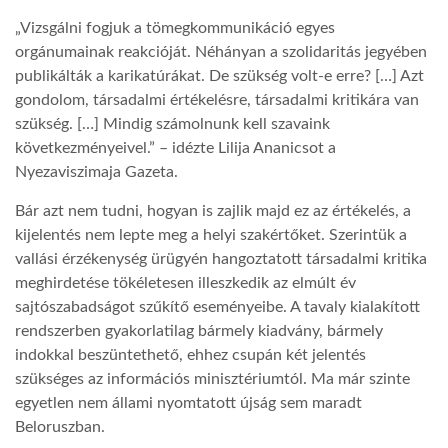
„Vizsgálni fogjuk a tömegkommunikáció egyes
orgánumainak reakcióját. Néhányan a szolidaritás jegyében
publikálták a karikatúrákat. De szükség volt-e erre? […] Azt
gondolom, társadalmi értékelésre, társadalmi kritikára van
szükség. […] Mindig számolnunk kell szavaink
következményeivel.” – idézte Lilija Ananicsot a
Nyezaviszimaja Gazeta.
Bár azt nem tudni, hogyan is zajlik majd ez az értékelés, a
kijelentés nem lepte meg a helyi szakértőket. Szerintük a
vallási érzékenység ürügyén hangoztatott társadalmi kritika
meghirdetése tökéletesen illeszkedik az elmúlt év
sajtószabadságot szűkítő eseményeibe. A tavaly kialakított
rendszerben gyakorlatilag bármely kiadvány, bármely
indokkal beszüntethető, ehhez csupán két jelentés
szükséges az információs minisztériumtól. Ma már szinte
egyetlen nem állami nyomtatott újság sem maradt
Beloruszban.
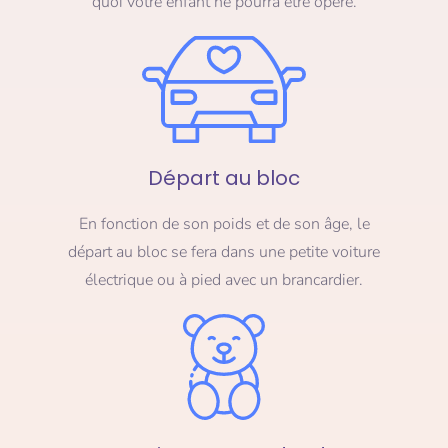
quoi votre enfant ne pourra être opéré.
Départ au bloc
En fonction de son poids et de son âge, le
départ au bloc se fera dans une petite voiture
électrique ou à pied avec un brancardier.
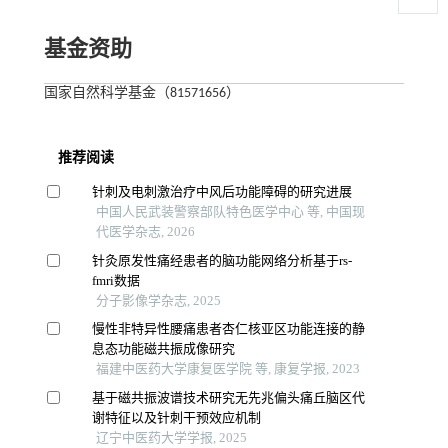
基金资助
国家自然科学基金（81571656）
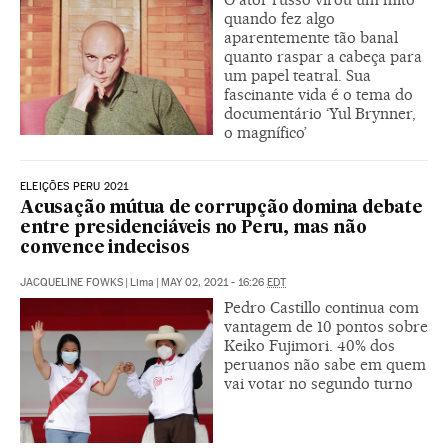
quando fez algo
aparentemente tão banal
quanto raspar a cabeça para
um papel teatral. Sua
fascinante vida é o tema do
documentário ‘Yul Brynner,
o magnífico’
ELEIÇÕES PERU 2021
Acusação mútua de corrupção domina debate
entre presidenciáveis no Peru, mas não
convence indecisos
JACQUELINE FOWKS
|
Lima
|
MAY 02, 2021 - 16:26
EDT
Pedro Castillo continua com
vantagem de 10 pontos sobre
Keiko Fujimori. 40% dos
peruanos não sabe em quem
vai votar no segundo turno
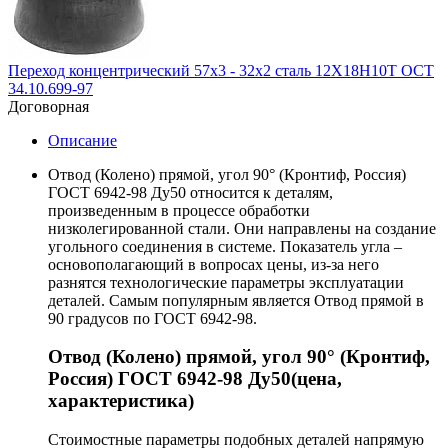
Переход концентрический 57х3 - 32х2 сталь 12Х18Н10Т ОСТ
34.10.699-97
Договорная
Описание
Отвод (Колено) прямой, угол 90° (Кронтиф, Россия)
ГОСТ 6942-98 Ду50 относится к деталям,
произведенным в процессе обработки
низколегированной стали. Они направлены на создание
угольного соединения в системе. Показатель угла –
основополагающий в вопросах цены, из-за него
разнятся технологические параметры эксплуатации
деталей. Самым популярным является Отвод прямой в
90 градусов по ГОСТ 6942-98.
Отвод (Колено) прямой, угол 90° (Кронтиф,
Россия) ГОСТ 6942-98 Ду50(цена,
характеристика)
Стоимостные параметры подобных деталей напрямую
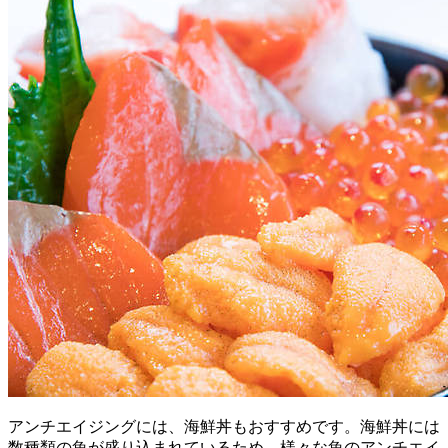
アンチエイジングには、海鮮丼もおすすめです。海鮮丼には
数種類の魚が盛り込まれているため、様々な魚のアンチエイ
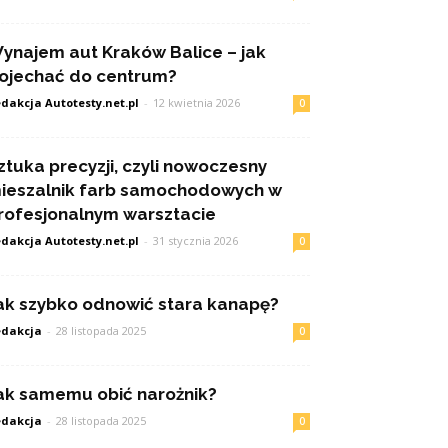
ynajem aut Kraków Balice – jak
ojechać do centrum?
dakcja Autotesty.net.pl
-
12 kwietnia 2026
0
ztuka precyzji, czyli nowoczesny
ieszalnik farb samochodowych w
rofesjonalnym warsztacie
dakcja Autotesty.net.pl
-
31 stycznia 2026
0
ak szybko odnowić stara kanapę?
dakcja
-
28 listopada 2025
0
ak samemu obić narożnik?
dakcja
-
28 listopada 2025
0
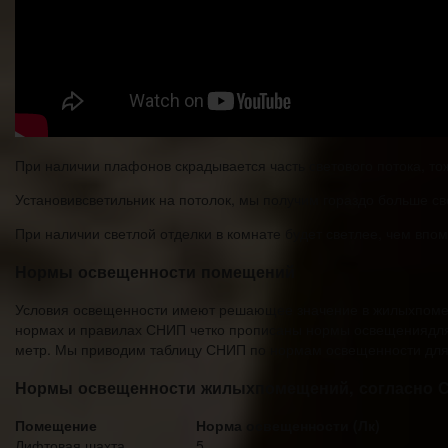
При наличии плафонов скрадывается часть светового потока, то
Установивсветильник на потолок, мы получим гораздо больше с
При наличии светлой отделки в комнате будет светлее, чем впо
Нормы освещенности помещений
Условия освещенности имеют решающее значение в жилыхпомеще
нормах и правилах СНИП четко прописаны нормы освещениядля 
метр. Мы приводим таблицу СНИП по нормам освещенности дл
Нормы освещенности жилыхпомещений, согласно 
Помещение
Норма освещенности (Лк)
Лифтовая шахта
5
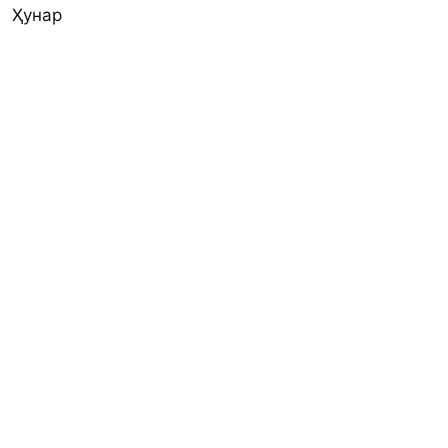
Ҳунар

* _Task requirements_
When copying the entries above, keep each word as it is and exclude any image.

* _Response for this exercise_
„Vizsgálni fogjuk a tömegkommunikáció egyes
orgánumainak reakcióját. Néhányan a szolidaritás jegyében
publikálták a karikatúrákat. De szükség volt-e erre? […] Azt
gondolom, társadalmi értékelésre, társadalmi kritikára van
szükség. […] Mindig számolnunk kell szavaink
következményeivel.” – idézte Lilija Ananicsot a
Nyezaviszimaja Gazeta.
Bár azt nem tudni, hogyan is zajlik majd ez az értékelés, a
kijelentés nem lepte meg a helyi szakértőket. Szerintük a
vallási érzékenység ürügyén hangoztatott társadalmi kritika
meghirdetése tökéletesen illeszkedik az elmúlt év
sajtószabadságot szűkítő eseményeibe. A tavaly kialakított
rendszerben gyakorlatilag bármely kiadvány, bármely
indokkal beszüntethető, ehhez csupán két jelentés
szükséges az információs minisztériumtól. Ma már szinte
egyetlen nem állami nyomtatott újság sem maradt
Beloruszban.
quoi votre enfant ne pourra être opéré.
Départ au bloc
En fonction de son poids et de son âge, le
départ au bloc se fera dans une petite voiture
électrique ou à pied avec un brancardier.
基金资助
国家自然科学基金（81571656）
quando fez algo
aparentemente tão banal
quanto raspar a cabeça para
um papel teatral. Sua
fascinante vida é o tema do
documentário ‘Yul Brynner,
o magnífico’
ELEIÇÕES PERU 2021
Acusação mútua de corrupção domina debate
entre presidenciáveis no Peru, mas não
convence indecisos
JACQUELINE FOWKS
|
Lima
|
MAY 02, 2021 - 16:26
EDT
Pedro Castillo continua com
vantagem de 10 pontos sobre
Keiko Fujimori. 40% dos
peruanos não sabe em quem
vai votar no segundo turno
Переход концентрический 57х3 - 32х2 сталь 12Х18Н10Т ОСТ
34.10.699-97
Договорная
Описание
Отвод (Колено) прямой, угол 90° (Кронтиф, Россия)
ГОСТ 6942-98 Ду50 относится к деталям,
произведенным в процессе обработки
низколегированной стали. Они направлены на создание
угольного соединения в системе. Показатель угла –
основополагающий в вопросах цены, из-за него
разнятся технологические параметры эксплуатации
деталей. Самым популярным является Отвод прямой в
90 градусов по ГОСТ 6942-98.
Отвод (Колено) прямой, угол 90° (Кронтиф,
Россия) ГОСТ 6942-98 Ду50(цена,
характеристика)
Стоимостные параметры подобных деталей напрямую
アンチエイジングには、海鮮丼もおすすめです。海鮮丼には
数種類の魚が盛り込まれているため、様々な魚のアンチエイ
ynajem aut Kraków Balice – jak
ojechać do centrum?
dakcja Autotesty.net.pl
-
12 kwietnia 2026
0
ztuka precyzji, czyli nowoczesny
ieszalnik farb samochodowych w
rofesjonalnym warsztacie
dakcja Autotesty.net.pl
-
31 stycznia 2026
0
ak szybko odnowić stara kanapę?
dakcja
-
28 listopada 2025
0
ak samemu obić narożnik?
dakcja
-
28 listopada 2025
0
При наличии плафонов скрадывается часть светового потока, то
Установивсветильник на потолок, мы получим гораздо больше с
При наличии светлой отделки в комнате будет светлее, чем впо
Нормы освещенности помещений
Условия освещенности имеют решающее значение в жилыхпомеще
нормах и правилах СНИП четко прописаны нормы освещениядля 
метр. Мы приводим таблицу СНИП по нормам освещенности дл
Нормы освещенности жилыхпомещений, согласно 
Помещение
Норма освещенности (Лк)
Лифтовая шахта
5
Ҳунар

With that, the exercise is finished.